Feminist politics in India was silenced after the Shah Bano Case with right-wing forces demanding a uniform civil code. As a result, it was unable to negotiate the competing demands between women’s rights and that of religious minorities. It is puzzling why it did not proceed along the lines of equating gendered practices in all religions. For instance, whether the Hadith or the Manusmriti or the Bible, all consider women to be impure during the menstrual cycle, along with many other similar sanctioned practices that place women as less than equal to men. In fact, it was Ambedkar who argued that it is only dalits and women who face untouchability due to religious sanctions.

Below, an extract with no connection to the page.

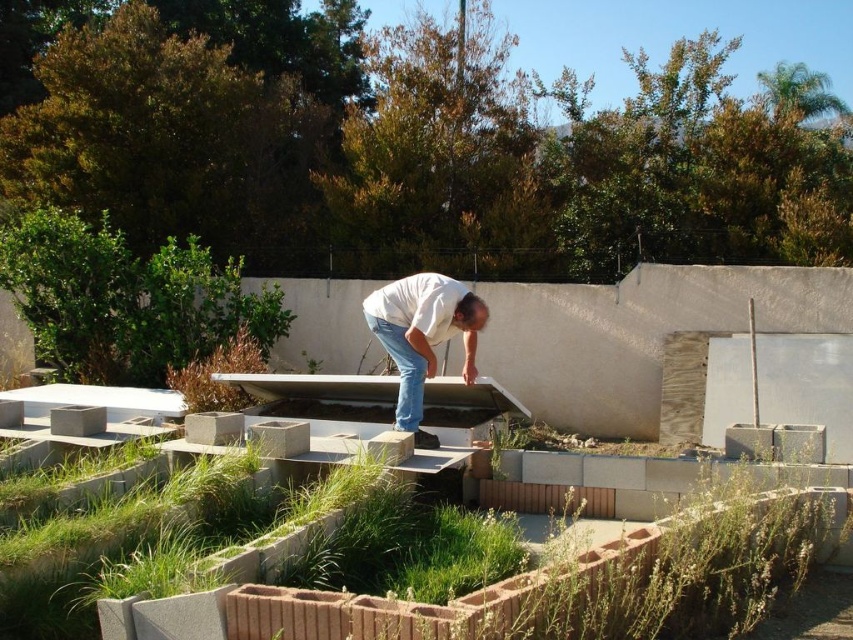 Can you confirm if white matte shirt at center is positioned below jeans at center?

No.

Is white matte shirt at center positioned before jeans at center?

Yes, white matte shirt at center is in front of jeans at center.

Where is `white matte shirt at center`? The height and width of the screenshot is (640, 853). white matte shirt at center is located at coordinates (422, 333).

Similarly, sections of dalit politics in India, especially vibrant on social media networks, have adopted a proprietary attitude towards Ambedkar in recent times. This has resulted in an excessive focus on “trivial and emotive issues” centred around the symbol of Ambedkar rather than on structural issues of dalit emancipation. Such “sensational and farcical attempts by Dalit groups” make it also easier for the ruling elites and mainstream caste society to trivialise Ambedkar’s ideas and the question of dalit emancipation (Wankhede 2012). Again, if earlier the idea was that all dispossessed social groups are dalits, irrespective of their caste, today even individuals seeking to annihilate caste are reduced to the caste into which they are born into; a new kind of homo sacer – as bare caste beings. In seeking to construct an authentic standpoint for dalit oppression, there is also an ignorance of oppressions like gender within certain strands of dalit activism. There is a lack of internal critique and this is justified, as Gopal Guru and V Geetha argue, “on the ground that it is not advisable to attack a dalit self which has not even emerged” (2000: 130).
Identitarian Politics
It is this prison of identitarian politics that becomes the breeding ground for right-wing politics. This shift to a narrower interpretation of anti-caste imagery also led to social justice shrinking to mere political representation, most clearly exemplified by the biggest force in dalit politics, the Mayawati-led Bahujan Samaj Party (BSP). If Kanshi Ram gave birth to a movement that is an unprecedented and astounding advancement of the politics of the oppressed in India’s postcolonial history, its later trajectory has focused on the “politics of recognition” based on symbolic empowerment alone rather than one which adds to it the “politics of redistribution” based on material empowerment, a tendency which has reached its apogee under Mayawati.1
While the BSP governments have done an excellent job in ensuring communal peace, the original radical agenda of building a bahujan samaj uniting dalits, Other Backward Classes (OBCs), adivasis and religious minorities has been sacrificed at the altar of electoral expediency. The resultant new imaginations of sarvjan samaj including the savarna castes has ironically reduced the importance of dalits themselves (Teltumbde 2014: 29). The argument that the BSP remains the third largest party in the country (in terms of vote share) and thus faces no threat from right-wing forces is an erroneous one, for it does not recognise the party’s rapidly eroding support base (losing as much as one-third of it in less than a decade).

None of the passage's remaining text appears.